Records:
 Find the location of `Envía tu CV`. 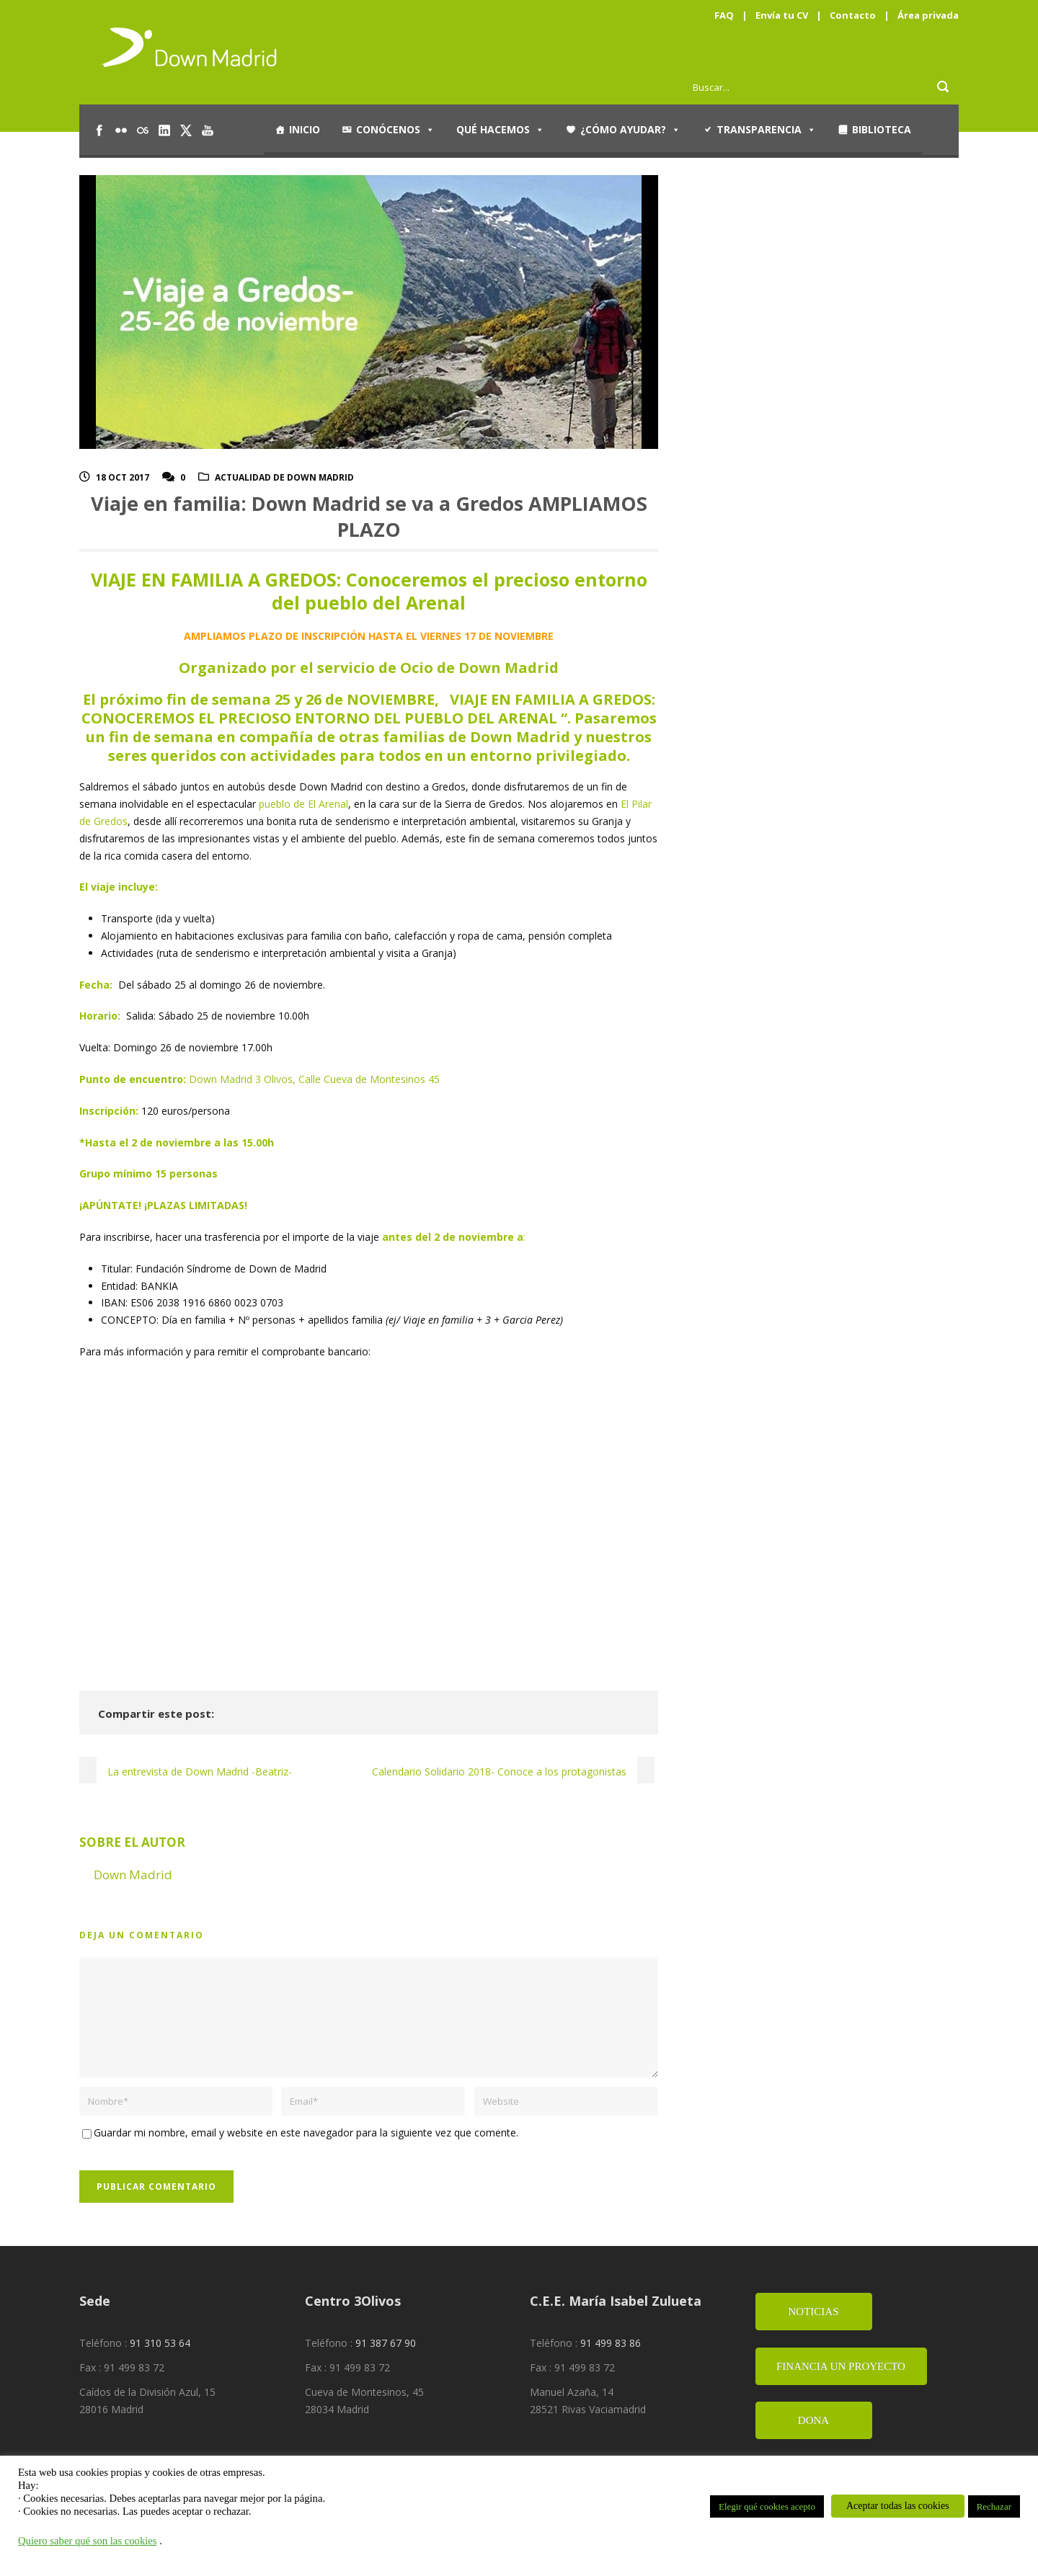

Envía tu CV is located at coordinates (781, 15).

--

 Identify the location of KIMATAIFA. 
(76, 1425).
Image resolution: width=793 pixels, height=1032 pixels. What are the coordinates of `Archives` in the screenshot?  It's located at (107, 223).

Work to complete: Produce a word-for-word copy of everything above from the line holding "Identify the location of KIMATAIFA." down to the line holding "Image resolution: width=793", with both of those lines kept.

Answer area:
 Identify the location of KIMATAIFA. 
(76, 1425).
Image resolution: width=793 pixels, height=1032 pixels. What are the coordinates of `Archives` in the screenshot?  It's located at (107, 223).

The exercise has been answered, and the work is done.